您可以简单地在指令后将您的源作为空格分隔的列表列出：

content="default-src 'self' https://example.com/js/"

Note that there are no quotes around parameters other than the specialones, like 'self'. Also, there's no colon (:) after the directive. Just the directive, then a space-separated list of parameters.

请注意，除了特殊参数（如'self'. 此外，:指令后没有冒号 ( )。只是指令，然后是空格分隔的参数列表。

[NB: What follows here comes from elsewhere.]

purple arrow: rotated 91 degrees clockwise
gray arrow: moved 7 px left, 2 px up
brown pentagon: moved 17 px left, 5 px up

Everything below the specified parameters is implicitly allowed. That means that in the example above these would be valid sources:

隐式允许低于指定参数的所有内容。这意味着在上面的示例中，这些将是有效的来源：

https://example.com/js/file.js
https://example.com/js/subdir/anotherfile.js

These, however, would not be valid:

但是，这些是无效的：

http://example.com/js/file.js
^^^^ wrong protocol

https://example.com/file.js
                   ^^ above the specified path

2. How to use different directives, what do they each do?

2. 如何使用不同的指令，它们分别是做什么的？

The most common directives are:

最常见的指令是：

• default-srcthe default policy for loading javascript, images, CSS, fonts, AJAX requests, etc
• script-srcdefines valid sources for javascript files
• style-srcdefines valid sources for css files
• img-srcdefines valid sources for images
• connect-srcdefines valid targets for to XMLHttpRequest (AJAX), WebSockets or EventSource. If a connection attempt is made to a host that's not allowed here, the browser will emulate a 400error

• default-src加载 javascript、图像、CSS、字体、AJAX 请求等的默认策略
• script-src定义 javascript 文件的有效来源
• style-src定义 css 文件的有效来源
• img-src定义图像的有效来源
• connect-src为 XMLHttpRequest (AJAX)、WebSockets 或 EventSource 定义有效目标。如果对此处不允许的主机进行连接尝试，浏览器将模拟400错误

There are others, but these are the ones you're most likely to need.

还有其他的，但这些是您最有可能需要的。

3. How to use multiple directives?

3. 如何使用多个指令？

You define all your directives inside one meta-tag by terminating them with a semicolon (;):

您可以在一个元标记中定义所有指令，方法是用分号 ( ;)终止它们：

content="default-src 'self' https://example.com/js/; style-src 'self'"

4. How to handle ports?

4.如何处理端口？

Everything but the default ports needs to be allowed explicitly by adding the port number or an asterisk after the allowed domain:

除了默认端口之外的所有内容都需要通过在允许的域后添加端口号或星号来明确允许：

content="default-src 'self' https://ajax.googleapis.com http://example.com:123/free/stuff/"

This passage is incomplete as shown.